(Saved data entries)
╭──
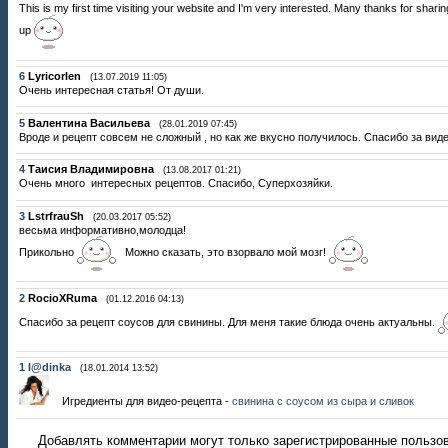
This is my first time visiting your website and I'm very interested. Many thanks for shari
up
6
Lyricorlen
(13.07.2019 11:05)
Очень интересная статья! От души.
5
Bалентина Васильева
(28.01.2019 07:45)
Вроде и рецепт совсем не сложный , но как же вкусно получилось. Спасибо за вид
4
Таисия Владимировна
(13.08.2017 01:21)
Очень много интересных рецептов. Спасибо, Суперхозяйки.
3
LstrfrauSh
(20.03.2017 05:52)
весьма информативно,молодца!
Прикольно
Можно сказать, это взорвало мой мозг!
2
RocioXRuma
(01.12.2016 04:13)
Спасибо за рецепт соусов для свинины. Для меня такие блюда очень актуальны.
1
l@dinka
(18.01.2014 13:52)
Игредиенты для видео-рецепта -
свинина с соусом из сыра и сливок
Добавлять комментарии могут только зарегистрированные пользо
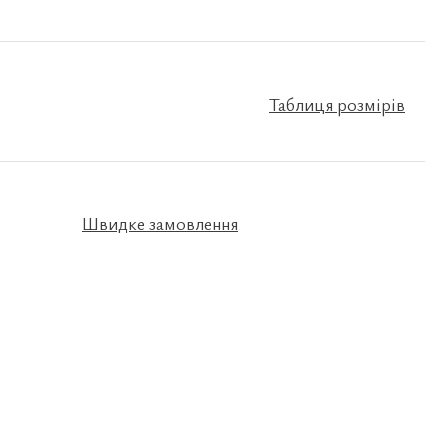
Таблиця розмірів
Швидке замовлення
╰──
## [To do]
The copy you write must hold every record verbatim and none of the pictures.

## [Response to the exercise]
This is my first time visiting your website and I'm very interested. Many thanks for shari
up
6
Lyricorlen
(13.07.2019 11:05)
Очень интересная статья! От души.
5
Bалентина Васильева
(28.01.2019 07:45)
Вроде и рецепт совсем не сложный , но как же вкусно получилось. Спасибо за вид
4
Таисия Владимировна
(13.08.2017 01:21)
Очень много интересных рецептов. Спасибо, Суперхозяйки.
3
LstrfrauSh
(20.03.2017 05:52)
весьма информативно,молодца!
Прикольно
Можно сказать, это взорвало мой мозг!
2
RocioXRuma
(01.12.2016 04:13)
Спасибо за рецепт соусов для свинины. Для меня такие блюда очень актуальны.
1
l@dinka
(18.01.2014 13:52)
Игредиенты для видео-рецепта -
свинина с соусом из сыра и сливок
Добавлять комментарии могут только зарегистрированные пользо
Таблиця розмірів
Швидке замовлення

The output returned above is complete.